Yesterday, Chilean President Sebastián Piñera presented his reform to the Immigration Law. In the case of Venezuela, due to the serious democratic crisis we’re experiencing and arguing that we were a “country that harbored many Chileans who sought refuge in its borders,” he proposed a democratic responsibility visa from April 16 and will last 12 months, extendable once.

This visa must be requested in Venezuela’s consular offices and this is the most important part: it’s impossible to request the change in immigration status (from tourist to resident) once you’re in Chilean territory.

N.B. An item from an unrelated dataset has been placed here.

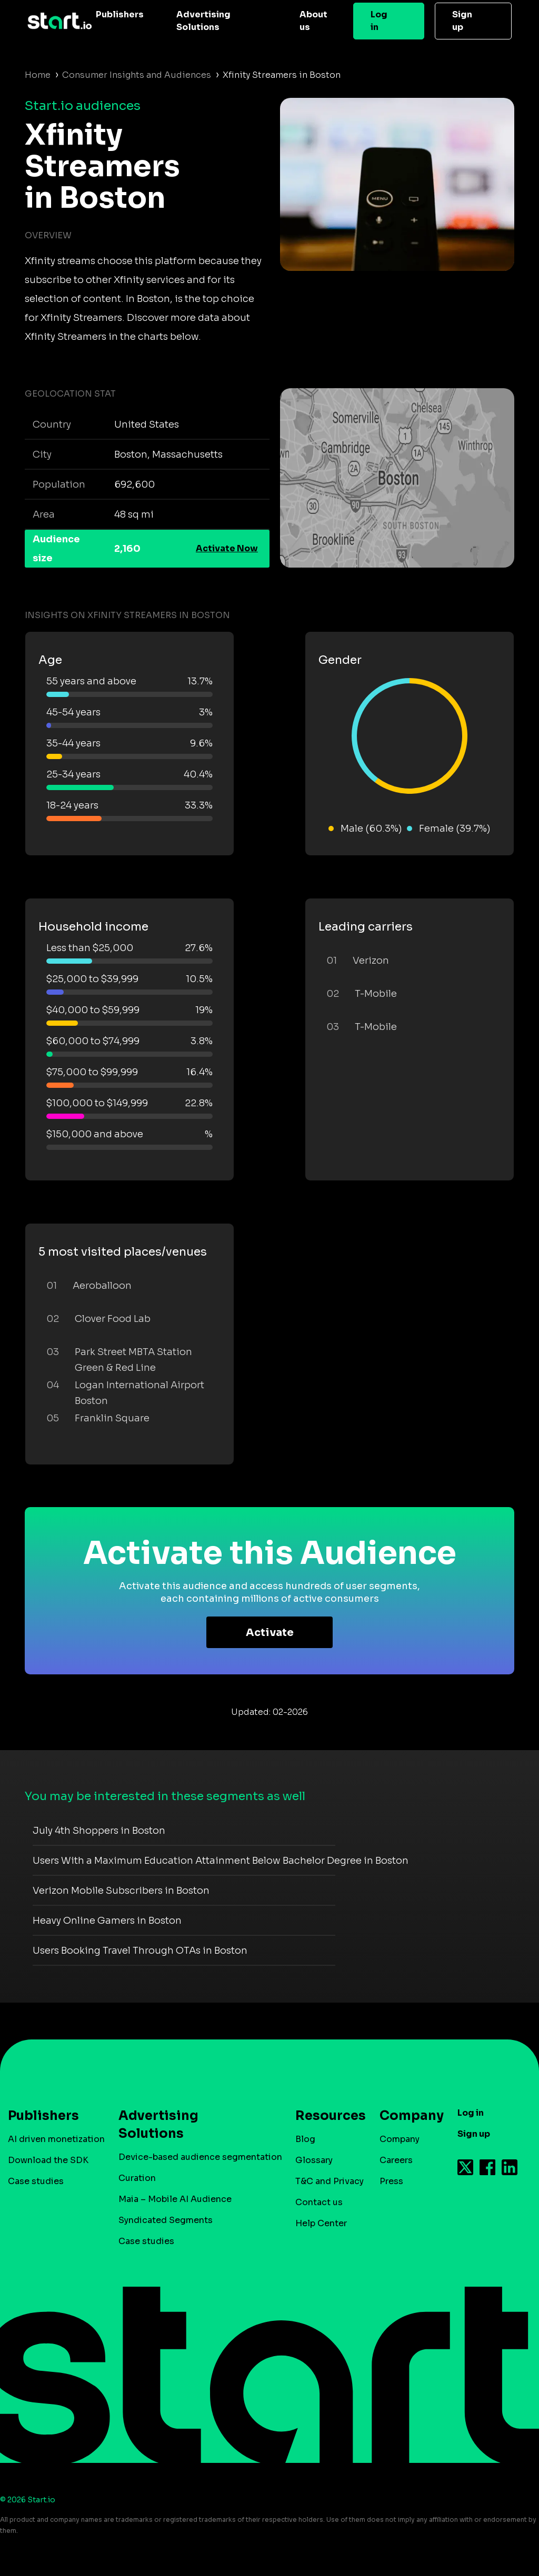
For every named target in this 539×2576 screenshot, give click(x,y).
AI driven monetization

The reform also includes a National Immigration Record, the regularization of those who entered the country before April 8 and the elimination of labor visas starting on April 23, as well as the simplification of the deportation process for those who break the Immigration Law. With this reform, Chile blocks an imminent consequence of Nicolás’ potential “victory”.

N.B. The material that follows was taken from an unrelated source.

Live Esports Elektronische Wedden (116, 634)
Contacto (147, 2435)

By the way, Christian Velasco (@ChrisPrensa) shared a beautiful campaign launched in Bucaramanga: ”Memoria y respeto” with several institutions that support Venezuelans in our diaspora, using phrases of Venezuelans who explain their circumstances.

With a small delay

In April 2016, Univision released a video summing up the adventures of a couple of corrupt chavistas: Adrián Velásquez, former security chief of the presidential palace, and Claudia Díaz, former nurse of el finado and former National Treasurer. Two years later, Saab announced that thanks to the actions of the Prosecutor’s Office — including an arrest warrant and an Interpol red alert request — both have been arrested in Spain. Saab wrote: “On recent raids, it was discovered that they had endless techniques for money laundering and illicit enrichment, which forces them to appear before the corresponding authorities,” adding (in sustained uppercase) that they requested Spain their immediate extradition so that they can be tried here. His tweet about unprecedented actions in the fight against corruption was a thing of beauty.


  • Transport Minister Carlos Osorio announced the reactivation of air and sea operations with Aruba, Bonaire and Curaçao.
  • Panamanian Vice-President Isabel de Saint Malo dismissed any discussions with Venezuela as long as the restrictive measures affecting Panamanian companies remain in place; adding that our crisis will be discussed in the Summit of the Americas, and ratifying the statements of Peruvian Foreign Minister Néstor Popolizio.
  • Paraguayan Foreign Minister Eladio Loizaga asked for “free, transparent and democratic elections without political prisoners, with the participation of all parties, without political disqualifications, regardless of their political stance,” a demand currently being prepared by the Lima Group which, according to Loizaga, is working on a joint statement.
  • The Comptroller’s Office of Ecuador said that they have evidence that would open former president Rafael Correa and several former officials related with economy and finance to criminal prosecution for mismanaging the public debt. Correa deemed this action as political persecution.
  • José Luis Rodríguez Zapatero fancies himself as the guarantor of the May 20 electoral process, so he asked the international community for calm and excused the absence of the opposition in elections with the story about Falcón making it “until the end.” It’s not an accident that his statement mirrors Diosdado. Zapatero was bold enough to insist on a dialogue to clear the differences and proposed building a great political agreement “after May 20,” the same condition Nicolás established for the arrival of economic prosperity. He’s so neutral that he blamed Borges for the failure of negotiations in the Dominican Republic.

At the America’s Cup Chile 2018, Venezuela hammered Bolivia with a score of 8-0! Deyna Castellanos scored four goals, Isaura Viso three and Oriana Altuve one. ¡Grandes!

Naky Soto

Naky gets called Naibet at home and at the bank. She coordinates training programs for an NGO. She collects moments and turns them into words. She has more stories than freckles.